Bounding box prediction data
BEGIN
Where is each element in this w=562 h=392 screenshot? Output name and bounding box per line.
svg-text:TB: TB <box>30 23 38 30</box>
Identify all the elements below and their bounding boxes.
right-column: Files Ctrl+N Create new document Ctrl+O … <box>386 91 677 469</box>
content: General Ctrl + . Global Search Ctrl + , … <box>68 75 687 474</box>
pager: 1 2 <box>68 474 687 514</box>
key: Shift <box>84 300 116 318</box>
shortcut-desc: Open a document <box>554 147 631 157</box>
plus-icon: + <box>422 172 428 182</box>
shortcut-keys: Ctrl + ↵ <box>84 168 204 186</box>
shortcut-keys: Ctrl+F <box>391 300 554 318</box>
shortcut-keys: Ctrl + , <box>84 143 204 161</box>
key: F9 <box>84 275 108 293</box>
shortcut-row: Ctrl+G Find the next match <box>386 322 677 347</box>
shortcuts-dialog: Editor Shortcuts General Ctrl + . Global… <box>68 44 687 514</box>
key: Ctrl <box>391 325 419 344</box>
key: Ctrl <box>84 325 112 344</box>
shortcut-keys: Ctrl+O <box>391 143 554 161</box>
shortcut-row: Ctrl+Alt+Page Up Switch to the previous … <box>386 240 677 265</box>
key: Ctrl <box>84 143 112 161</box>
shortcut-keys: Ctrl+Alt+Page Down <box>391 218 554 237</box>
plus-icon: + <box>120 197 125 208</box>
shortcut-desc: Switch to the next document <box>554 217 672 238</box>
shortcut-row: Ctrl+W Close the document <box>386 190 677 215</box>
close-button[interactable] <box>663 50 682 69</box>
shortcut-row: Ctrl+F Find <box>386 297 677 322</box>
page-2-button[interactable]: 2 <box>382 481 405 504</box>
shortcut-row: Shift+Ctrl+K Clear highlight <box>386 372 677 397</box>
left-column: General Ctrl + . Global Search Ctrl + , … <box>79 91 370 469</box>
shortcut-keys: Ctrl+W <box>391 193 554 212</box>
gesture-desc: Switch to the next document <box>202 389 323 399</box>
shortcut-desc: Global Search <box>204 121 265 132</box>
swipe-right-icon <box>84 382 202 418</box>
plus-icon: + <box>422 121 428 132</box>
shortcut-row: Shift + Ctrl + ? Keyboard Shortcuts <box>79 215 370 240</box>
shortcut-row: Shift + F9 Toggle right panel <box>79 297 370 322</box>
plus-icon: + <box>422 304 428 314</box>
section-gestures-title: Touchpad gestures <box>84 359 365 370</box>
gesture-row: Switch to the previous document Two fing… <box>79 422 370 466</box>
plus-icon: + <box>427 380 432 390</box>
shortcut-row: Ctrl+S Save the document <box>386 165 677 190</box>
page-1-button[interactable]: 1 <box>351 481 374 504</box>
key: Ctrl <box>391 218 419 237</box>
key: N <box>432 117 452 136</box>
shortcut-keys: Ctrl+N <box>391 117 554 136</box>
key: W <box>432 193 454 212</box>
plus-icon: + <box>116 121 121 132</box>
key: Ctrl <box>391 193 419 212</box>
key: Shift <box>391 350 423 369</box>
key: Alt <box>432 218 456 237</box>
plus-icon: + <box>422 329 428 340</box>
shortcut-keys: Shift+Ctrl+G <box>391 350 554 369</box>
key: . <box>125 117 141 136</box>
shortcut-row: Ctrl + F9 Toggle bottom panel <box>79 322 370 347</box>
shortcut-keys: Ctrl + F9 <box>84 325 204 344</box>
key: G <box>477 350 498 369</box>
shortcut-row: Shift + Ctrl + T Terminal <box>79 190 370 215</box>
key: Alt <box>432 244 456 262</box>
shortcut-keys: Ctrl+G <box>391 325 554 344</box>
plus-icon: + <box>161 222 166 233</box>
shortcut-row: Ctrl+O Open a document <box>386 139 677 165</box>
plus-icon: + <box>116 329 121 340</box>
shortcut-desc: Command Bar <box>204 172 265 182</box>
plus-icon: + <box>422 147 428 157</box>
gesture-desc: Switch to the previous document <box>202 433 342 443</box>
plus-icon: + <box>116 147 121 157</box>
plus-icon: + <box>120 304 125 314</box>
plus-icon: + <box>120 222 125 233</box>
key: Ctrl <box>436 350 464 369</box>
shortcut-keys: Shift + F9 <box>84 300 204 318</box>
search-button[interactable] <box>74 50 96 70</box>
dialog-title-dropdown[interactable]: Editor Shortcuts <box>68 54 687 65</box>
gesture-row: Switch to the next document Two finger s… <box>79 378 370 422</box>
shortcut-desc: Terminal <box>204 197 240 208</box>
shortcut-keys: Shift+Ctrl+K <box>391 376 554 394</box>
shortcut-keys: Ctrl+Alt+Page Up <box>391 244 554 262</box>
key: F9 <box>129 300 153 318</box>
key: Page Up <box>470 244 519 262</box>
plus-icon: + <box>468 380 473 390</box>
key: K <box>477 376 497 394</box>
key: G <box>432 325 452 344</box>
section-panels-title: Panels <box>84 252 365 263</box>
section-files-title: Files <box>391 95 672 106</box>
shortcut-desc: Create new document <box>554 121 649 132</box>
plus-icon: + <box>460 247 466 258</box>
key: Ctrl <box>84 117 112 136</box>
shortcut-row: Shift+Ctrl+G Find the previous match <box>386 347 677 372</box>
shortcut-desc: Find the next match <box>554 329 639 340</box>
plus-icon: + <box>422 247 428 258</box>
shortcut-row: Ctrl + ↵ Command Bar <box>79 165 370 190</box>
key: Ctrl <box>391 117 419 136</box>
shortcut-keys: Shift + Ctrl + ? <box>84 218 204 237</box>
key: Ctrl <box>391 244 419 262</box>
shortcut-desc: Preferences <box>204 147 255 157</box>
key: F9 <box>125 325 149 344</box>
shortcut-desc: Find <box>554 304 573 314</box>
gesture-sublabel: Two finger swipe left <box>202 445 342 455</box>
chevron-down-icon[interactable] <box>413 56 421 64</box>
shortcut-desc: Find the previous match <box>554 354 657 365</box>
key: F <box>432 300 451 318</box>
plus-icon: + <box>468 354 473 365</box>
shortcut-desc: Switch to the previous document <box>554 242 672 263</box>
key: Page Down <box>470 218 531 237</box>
END
Exercise requirements:
Across all the entries, how many lines hold the string "Toggle"? Only the number is needed.

Answer to the exercise:
2